* Material shown *
-=-=-

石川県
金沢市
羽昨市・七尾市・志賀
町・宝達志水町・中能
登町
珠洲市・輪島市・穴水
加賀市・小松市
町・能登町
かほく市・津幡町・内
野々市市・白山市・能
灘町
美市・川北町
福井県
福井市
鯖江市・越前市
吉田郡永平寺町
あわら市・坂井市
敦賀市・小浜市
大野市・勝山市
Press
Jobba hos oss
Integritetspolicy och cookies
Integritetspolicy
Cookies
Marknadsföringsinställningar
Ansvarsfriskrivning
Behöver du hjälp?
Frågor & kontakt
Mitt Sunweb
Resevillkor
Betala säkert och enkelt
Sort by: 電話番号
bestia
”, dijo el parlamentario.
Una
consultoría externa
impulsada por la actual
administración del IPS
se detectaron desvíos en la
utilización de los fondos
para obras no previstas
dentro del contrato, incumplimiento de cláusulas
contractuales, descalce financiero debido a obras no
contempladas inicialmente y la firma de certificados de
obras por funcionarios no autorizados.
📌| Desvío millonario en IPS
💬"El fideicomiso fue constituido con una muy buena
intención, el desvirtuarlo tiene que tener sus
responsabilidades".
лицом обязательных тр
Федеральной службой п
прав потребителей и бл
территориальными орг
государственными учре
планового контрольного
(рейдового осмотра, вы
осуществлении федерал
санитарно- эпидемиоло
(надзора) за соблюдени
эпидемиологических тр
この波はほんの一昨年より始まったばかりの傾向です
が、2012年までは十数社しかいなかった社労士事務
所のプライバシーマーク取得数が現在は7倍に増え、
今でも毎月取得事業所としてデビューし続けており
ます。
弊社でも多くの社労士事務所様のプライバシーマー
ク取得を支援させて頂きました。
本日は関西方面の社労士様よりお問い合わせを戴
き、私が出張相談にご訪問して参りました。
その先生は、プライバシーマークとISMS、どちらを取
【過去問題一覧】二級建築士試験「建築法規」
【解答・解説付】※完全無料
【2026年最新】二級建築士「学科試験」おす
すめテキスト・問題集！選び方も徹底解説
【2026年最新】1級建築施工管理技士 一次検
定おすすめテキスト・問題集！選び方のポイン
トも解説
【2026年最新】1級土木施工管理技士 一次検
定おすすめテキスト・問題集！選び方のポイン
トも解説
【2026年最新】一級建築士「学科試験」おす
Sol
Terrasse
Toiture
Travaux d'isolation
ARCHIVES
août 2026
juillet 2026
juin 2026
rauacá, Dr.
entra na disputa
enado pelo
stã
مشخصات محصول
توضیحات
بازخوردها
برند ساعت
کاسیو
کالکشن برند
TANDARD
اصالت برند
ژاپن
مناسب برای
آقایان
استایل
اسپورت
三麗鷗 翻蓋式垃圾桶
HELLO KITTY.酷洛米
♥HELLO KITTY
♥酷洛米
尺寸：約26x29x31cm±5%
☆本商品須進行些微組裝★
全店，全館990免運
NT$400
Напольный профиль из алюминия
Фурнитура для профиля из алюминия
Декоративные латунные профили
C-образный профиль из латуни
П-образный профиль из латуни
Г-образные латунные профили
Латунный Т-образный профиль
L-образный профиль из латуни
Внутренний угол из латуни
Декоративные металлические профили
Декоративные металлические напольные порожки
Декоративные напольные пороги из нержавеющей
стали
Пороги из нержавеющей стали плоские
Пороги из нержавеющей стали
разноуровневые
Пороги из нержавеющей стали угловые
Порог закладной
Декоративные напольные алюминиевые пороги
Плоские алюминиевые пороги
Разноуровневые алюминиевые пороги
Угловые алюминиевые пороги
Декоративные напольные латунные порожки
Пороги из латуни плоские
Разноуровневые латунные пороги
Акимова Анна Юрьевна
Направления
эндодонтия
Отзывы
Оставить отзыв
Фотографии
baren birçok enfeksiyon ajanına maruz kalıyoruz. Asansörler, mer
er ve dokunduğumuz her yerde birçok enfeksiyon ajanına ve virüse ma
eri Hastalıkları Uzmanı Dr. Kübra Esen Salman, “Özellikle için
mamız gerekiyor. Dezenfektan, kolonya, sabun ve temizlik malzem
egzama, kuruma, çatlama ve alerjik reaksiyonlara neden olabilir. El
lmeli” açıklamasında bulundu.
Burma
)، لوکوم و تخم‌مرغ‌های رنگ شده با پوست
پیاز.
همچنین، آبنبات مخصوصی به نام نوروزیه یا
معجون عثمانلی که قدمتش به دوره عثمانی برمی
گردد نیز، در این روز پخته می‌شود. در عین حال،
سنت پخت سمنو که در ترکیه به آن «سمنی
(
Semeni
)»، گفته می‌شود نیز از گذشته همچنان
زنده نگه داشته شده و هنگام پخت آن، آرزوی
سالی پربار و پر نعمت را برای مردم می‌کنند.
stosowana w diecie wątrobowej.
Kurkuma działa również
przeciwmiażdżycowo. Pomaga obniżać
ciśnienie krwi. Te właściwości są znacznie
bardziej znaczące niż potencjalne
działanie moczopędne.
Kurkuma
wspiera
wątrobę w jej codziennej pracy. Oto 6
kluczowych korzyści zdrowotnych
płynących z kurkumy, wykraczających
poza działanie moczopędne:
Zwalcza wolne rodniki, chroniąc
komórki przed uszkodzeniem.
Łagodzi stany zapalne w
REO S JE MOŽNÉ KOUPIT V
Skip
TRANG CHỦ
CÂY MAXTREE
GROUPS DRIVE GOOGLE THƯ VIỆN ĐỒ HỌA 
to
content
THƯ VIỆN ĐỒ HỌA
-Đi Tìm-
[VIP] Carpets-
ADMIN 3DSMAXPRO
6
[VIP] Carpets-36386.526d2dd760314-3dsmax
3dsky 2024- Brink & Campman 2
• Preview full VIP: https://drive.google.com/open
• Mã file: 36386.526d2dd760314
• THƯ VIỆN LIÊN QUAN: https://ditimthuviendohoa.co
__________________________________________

-=-=-

* To do *
Would you please copy the material above exactly, with nothing left out?

* Exercise result *
石川県
金沢市
羽昨市・七尾市・志賀
町・宝達志水町・中能
登町
珠洲市・輪島市・穴水
加賀市・小松市
町・能登町
かほく市・津幡町・内
野々市市・白山市・能
灘町
美市・川北町
福井県
福井市
鯖江市・越前市
吉田郡永平寺町
あわら市・坂井市
敦賀市・小浜市
大野市・勝山市
Press
Jobba hos oss
Integritetspolicy och cookies
Integritetspolicy
Cookies
Marknadsföringsinställningar
Ansvarsfriskrivning
Behöver du hjälp?
Frågor & kontakt
Mitt Sunweb
Resevillkor
Betala säkert och enkelt
Sort by: 電話番号
bestia
”, dijo el parlamentario.
Una
consultoría externa
impulsada por la actual
administración del IPS
se detectaron desvíos en la
utilización de los fondos
para obras no previstas
dentro del contrato, incumplimiento de cláusulas
contractuales, descalce financiero debido a obras no
contempladas inicialmente y la firma de certificados de
obras por funcionarios no autorizados.
📌| Desvío millonario en IPS
💬"El fideicomiso fue constituido con una muy buena
intención, el desvirtuarlo tiene que tener sus
responsabilidades".
лицом обязательных тр
Федеральной службой п
прав потребителей и бл
территориальными орг
государственными учре
планового контрольного
(рейдового осмотра, вы
осуществлении федерал
санитарно- эпидемиоло
(надзора) за соблюдени
эпидемиологических тр
この波はほんの一昨年より始まったばかりの傾向です
が、2012年までは十数社しかいなかった社労士事務
所のプライバシーマーク取得数が現在は7倍に増え、
今でも毎月取得事業所としてデビューし続けており
ます。
弊社でも多くの社労士事務所様のプライバシーマー
ク取得を支援させて頂きました。
本日は関西方面の社労士様よりお問い合わせを戴
き、私が出張相談にご訪問して参りました。
その先生は、プライバシーマークとISMS、どちらを取
【過去問題一覧】二級建築士試験「建築法規」
【解答・解説付】※完全無料
【2026年最新】二級建築士「学科試験」おす
すめテキスト・問題集！選び方も徹底解説
【2026年最新】1級建築施工管理技士 一次検
定おすすめテキスト・問題集！選び方のポイン
トも解説
【2026年最新】1級土木施工管理技士 一次検
定おすすめテキスト・問題集！選び方のポイン
トも解説
【2026年最新】一級建築士「学科試験」おす
Sol
Terrasse
Toiture
Travaux d'isolation
ARCHIVES
août 2026
juillet 2026
juin 2026
rauacá, Dr.
entra na disputa
enado pelo
stã
مشخصات محصول
توضیحات
بازخوردها
برند ساعت
کاسیو
کالکشن برند
TANDARD
اصالت برند
ژاپن
مناسب برای
آقایان
استایل
اسپورت
三麗鷗 翻蓋式垃圾桶
HELLO KITTY.酷洛米
♥HELLO KITTY
♥酷洛米
尺寸：約26x29x31cm±5%
☆本商品須進行些微組裝★
全店，全館990免運
NT$400
Напольный профиль из алюминия
Фурнитура для профиля из алюминия
Декоративные латунные профили
C-образный профиль из латуни
П-образный профиль из латуни
Г-образные латунные профили
Латунный Т-образный профиль
L-образный профиль из латуни
Внутренний угол из латуни
Декоративные металлические профили
Декоративные металлические напольные порожки
Декоративные напольные пороги из нержавеющей
стали
Пороги из нержавеющей стали плоские
Пороги из нержавеющей стали
разноуровневые
Пороги из нержавеющей стали угловые
Порог закладной
Декоративные напольные алюминиевые пороги
Плоские алюминиевые пороги
Разноуровневые алюминиевые пороги
Угловые алюминиевые пороги
Декоративные напольные латунные порожки
Пороги из латуни плоские
Разноуровневые латунные пороги
Акимова Анна Юрьевна
Направления
эндодонтия
Отзывы
Оставить отзыв
Фотографии
baren birçok enfeksiyon ajanına maruz kalıyoruz. Asansörler, mer
er ve dokunduğumuz her yerde birçok enfeksiyon ajanına ve virüse ma
eri Hastalıkları Uzmanı Dr. Kübra Esen Salman, “Özellikle için
mamız gerekiyor. Dezenfektan, kolonya, sabun ve temizlik malzem
egzama, kuruma, çatlama ve alerjik reaksiyonlara neden olabilir. El
lmeli” açıklamasında bulundu.
Burma
)، لوکوم و تخم‌مرغ‌های رنگ شده با پوست
پیاز.
همچنین، آبنبات مخصوصی به نام نوروزیه یا
معجون عثمانلی که قدمتش به دوره عثمانی برمی
گردد نیز، در این روز پخته می‌شود. در عین حال،
سنت پخت سمنو که در ترکیه به آن «سمنی
(
Semeni
)»، گفته می‌شود نیز از گذشته همچنان
زنده نگه داشته شده و هنگام پخت آن، آرزوی
سالی پربار و پر نعمت را برای مردم می‌کنند.
stosowana w diecie wątrobowej.
Kurkuma działa również
przeciwmiażdżycowo. Pomaga obniżać
ciśnienie krwi. Te właściwości są znacznie
bardziej znaczące niż potencjalne
działanie moczopędne.
Kurkuma
wspiera
wątrobę w jej codziennej pracy. Oto 6
kluczowych korzyści zdrowotnych
płynących z kurkumy, wykraczających
poza działanie moczopędne:
Zwalcza wolne rodniki, chroniąc
komórki przed uszkodzeniem.
Łagodzi stany zapalne w
REO S JE MOŽNÉ KOUPIT V
Skip
TRANG CHỦ
CÂY MAXTREE
GROUPS DRIVE GOOGLE THƯ VIỆN ĐỒ HỌA 
to
content
THƯ VIỆN ĐỒ HỌA
-Đi Tìm-
[VIP] Carpets-
ADMIN 3DSMAXPRO
6
[VIP] Carpets-36386.526d2dd760314-3dsmax
3dsky 2024- Brink & Campman 2
• Preview full VIP: https://drive.google.com/open
• Mã file: 36386.526d2dd760314
• THƯ VIỆN LIÊN QUAN: https://ditimthuviendohoa.co
__________________________________________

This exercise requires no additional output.